The Ananda-vana of Indian Art

The Ananda-vana of Indian Art
Author: Navala Kr̥shṇa
Publisher: Virago Press
Total Pages: 620
Release: 2004
Genre: Art
ISBN:

Prof. Dr. Anand Krishna needs no introduction to the world ofIndian Art and Culture. With his experience of study, research andpublication in this field, on his father Rai Krishnadasa s richfoundation, his creativity goes back to 1944; his tradition continueseven to the next generation.This unique volume is a compilation of articles contributed byhis colleagues, friends and students all Indian art specialists fromthe whole world. Covering almost 2,000 years, this book embracesalmost every facet of the Indian arts, such as architecture, sculpture,textiles, decorative arts, folk and modern art, sociology and culture.Enriched with over 400 spectacular colour and b&w relevantillustrations, this unprecedented scholarly book will be a source ofinformation for the academics as well as of great interest to everyperson fascinated with Indian art.
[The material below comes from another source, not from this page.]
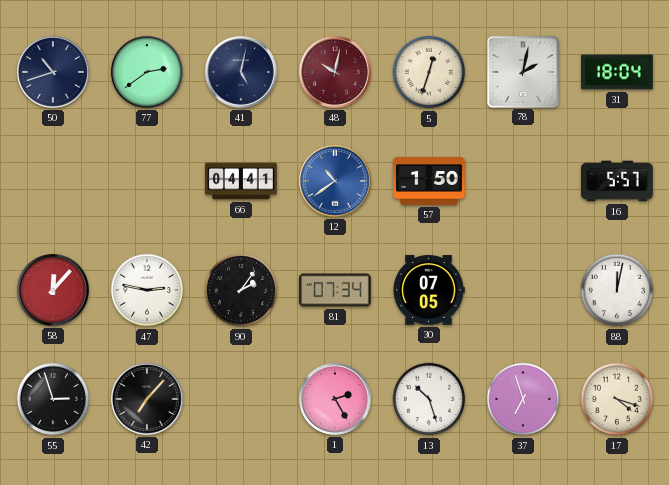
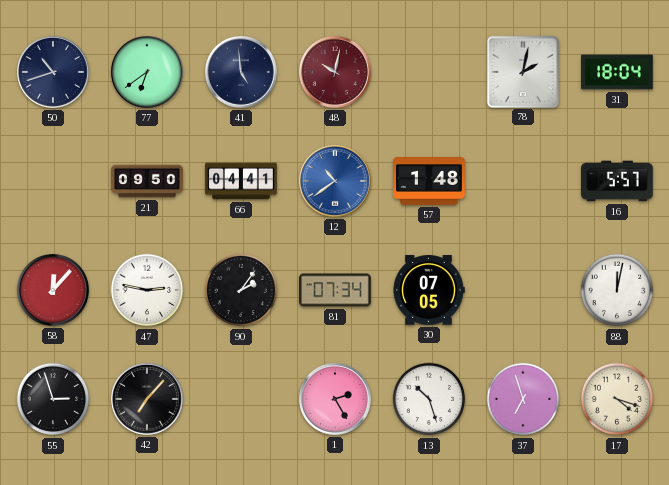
77: 2:39 -> 6:39
41: 5:02 -> 4:59
5: 12:33 -> none
21: none -> 09:50
57: 1:50 -> 1:48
The Ananda-vana of Indian Art

The Ananda-vana of Indian Art
Author: Navala Kr̥shṇa
Publisher: Virago Press
Total Pages: 618
Release: 2004
Genre: Art
ISBN:

Prof. Dr. Anand Krishna needs no introduction to the world ofIndian Art and Culture. With his experience of study, research andpublication in this field, on his father Rai Krishnadasa s richfoundation, his creativity goes back to 1944; his tradition continueseven to the next generation.This unique volume is a compilation of articles contributed byhis colleagues, friends and students all Indian art specialists fromthe whole world. Covering almost 2,000 years, this book embracesalmost every facet of the Indian arts, such as architecture, sculpture,textiles, decorative arts, folk and modern art, sociology and culture.Enriched with over 400 spectacular colour and b&w relevantillustrations, this unprecedented scholarly book will be a source ofinformation for the academics as well as of great interest to everyperson fascinated with Indian art.

Sculpture and the Museum

Sculpture and the Museum
Author: ChristopherR. Marshall
Publisher: Routledge
Total Pages: 227
Release: 2017-07-05
Genre: Art
ISBN: 1351549545

Sculpture and the Museum is the first in-depth examination of the varying roles and meanings assigned to sculpture in museums and galleries during the modern period, from neo-classical to contemporary art practice. It considers a rich array of curatorial strategies and settings in order to examine the many reasons why sculpture has enjoyed a position of such considerable importance - and complexity - within the institutional framework of the museum and how changes to the museum have altered, in turn, the ways that we perceive the sculpture within it. In particular, the contributors consider the complex issue of how best to display sculpture across different periods and according to varying curatorial philosophies. Sculptors discussed include Canova, Rodin, Henry Moore, Flaxman and contemporary artists such as Rebecca Horn, Rachel Whiteread, Mark Dion and Olafur Eliasson, with a variety of museums in America, Canada and Europe presented as case studies. Underlying all of these discussions is a concern to chart the critical importance of the acquisition, placement and display of sculpture in museums and to explore the importance of sculptures as a forum for the expression of programmatic statements of power, prestige and the museum's own sense of itself in relation to its audiences and its broader institutional aspirations.

Gates of the Lord

Gates of the Lord
Author: Amit Ambalal
Publisher: Yale University Press
Total Pages: 174
Release: 2015-01-01
Genre: Art
ISBN: 0300214723

The Pushtimarg, a Hindu sect established in India in the fifteenth century, possesses a unique culture--reaching back centuries and still vital today--in which art and devotion are deeply intertwined. This important volume, illustrated with more than one hundred vivid images, offers a new, in-depth look at the Pushtimarg and its rich aesthetic traditions, which are largely unknown outside of South Asia. Original essays by eminent scholars of Indian art focus on the style of worship, patterns of patronage, and artistic heritage that generated pichvais, large paintings on cloth designed to hang in temples, as well as other paintings for the Pushtimarg. In this expansive study, the authors deftly examine how pichvais were and still are used in the seasonal and daily veneration of Shrinathji, an aspect of Krishna as a child who is the chief deity of the temple town of Nathdwara in Rajasthan. Gates of the Lord introduces readers not only to the visual world of the Pushtimarg, but also to the spirit of Nathdwara.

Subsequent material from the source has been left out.